**Exercise:**
A letter-for-letter copy of the listing is required, with no pictures in it.
Task data: Begin
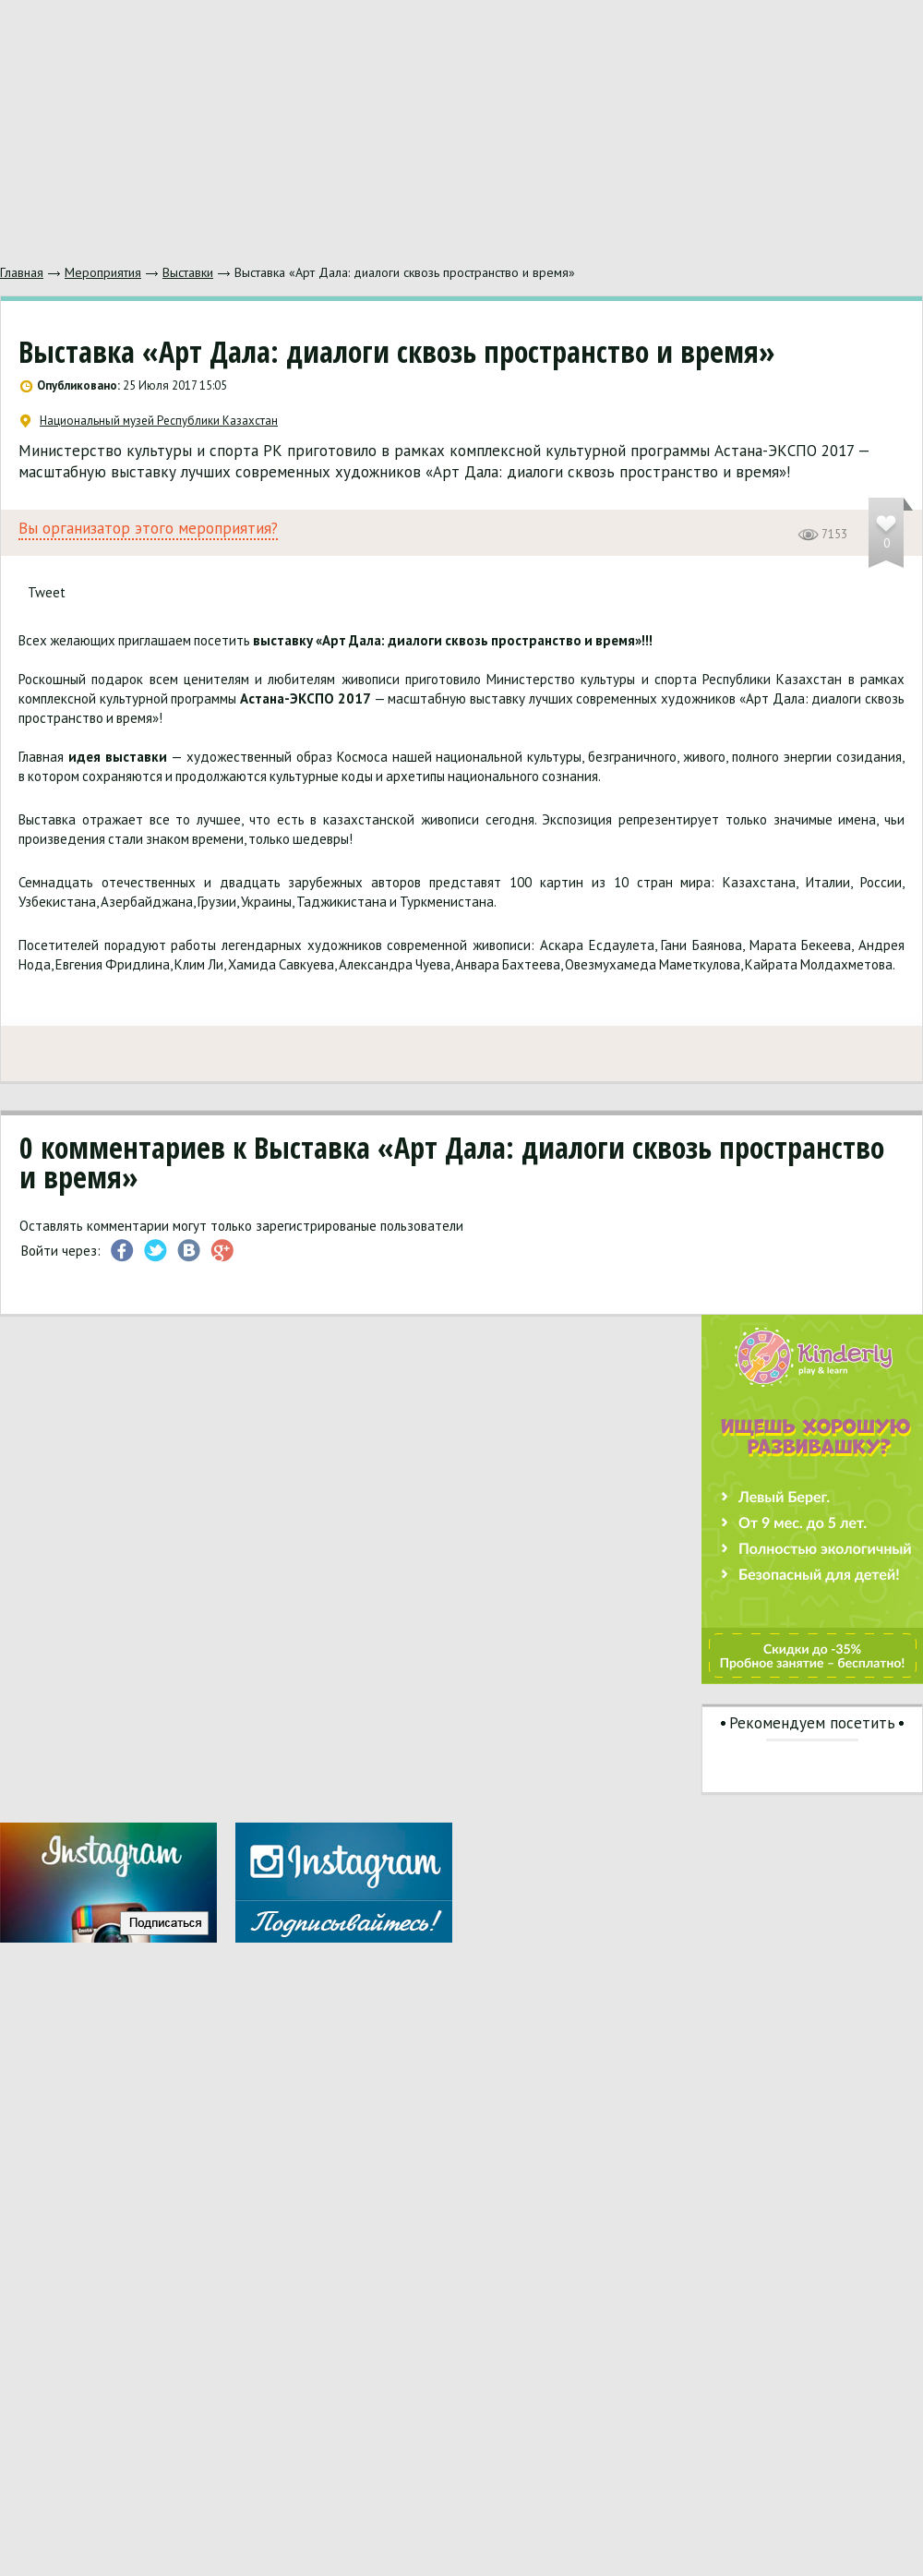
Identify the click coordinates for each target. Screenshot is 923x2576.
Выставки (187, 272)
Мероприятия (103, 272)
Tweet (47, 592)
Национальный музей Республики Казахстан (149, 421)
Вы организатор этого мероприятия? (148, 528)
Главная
Task data: End
**Answer:**
Identify the click coordinates for each target. Screenshot is 923x2576.
Выставки (187, 272)
Мероприятия (103, 272)
Tweet (47, 592)
Национальный музей Республики Казахстан (149, 421)
Вы организатор этого мероприятия? (148, 528)
Главная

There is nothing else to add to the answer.